Rok szkolny dopiero się rozpoczął.
Nie zdarzyło się jeszcze nic szczególnego.
To znaczy - żaden uczeń nie wpadł w szał, nie zdemolował szkoły, nie podpalił jej, ba! Nawet żaden się nie upił.
Czy coś w tym stylu.
Ale są takie oczekiwania - wobec niektórych uczniów.
Konkretnie - wobec jednego ucznia mojej świeżusieńkiej pierwszej klasy, za którą już zdążyłam poczuć się odpowiedzialna.

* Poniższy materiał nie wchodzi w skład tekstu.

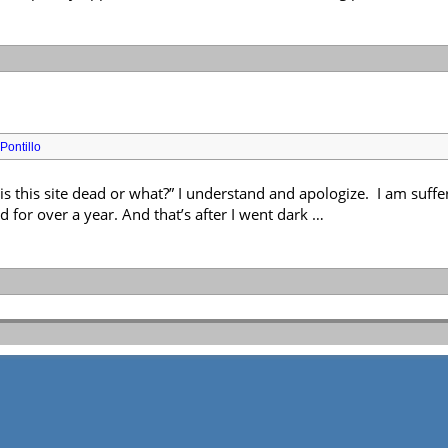
Pontillo
 is this site dead or what?” I understand and apologize. I am suf
d for over a year. And that’s after I went dark …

Uczeń ten ma swoje problemy, których tutaj oczywiście nie będę opisywać. Dziecko z problemami, po prostu, dodatkowo spotęgowanymi wiekiem nastoletnim, przejściem z jednego etapu edukacyjnego w drugi i zmianą środowiska.
Co pomyśli i poczuje taki dzieciak, kiedy się dowie, że nie przez wszystkich nauczycieli w swojej nowej szkole jest mile widziany?
Że może powinien szkołę zmienić?
Co pomyślą i poczują jego rodzice?
Co ja bym pomyślała i poczuła, gdyby to było moje dziecko?
Wiecie, bardzo często żałuję, że wybrałam ten zawód - ale zaraz sobie przypominam, że nikt mnie do tego nie zmuszał, że tak naprawdę zawsze chciałam to robić i że nic innego robić nie umiem.
Czasami bywam zadowolona, a może raz na pięć lat dumna z tego, że jestem nauczycielem.
A czasem jest mi wstyd za moje koleżanki i moich kolegów.
Będę bronić tego dzieciaka, bo co prawda nie jestem jego matką, ale jestem wychowawczynią.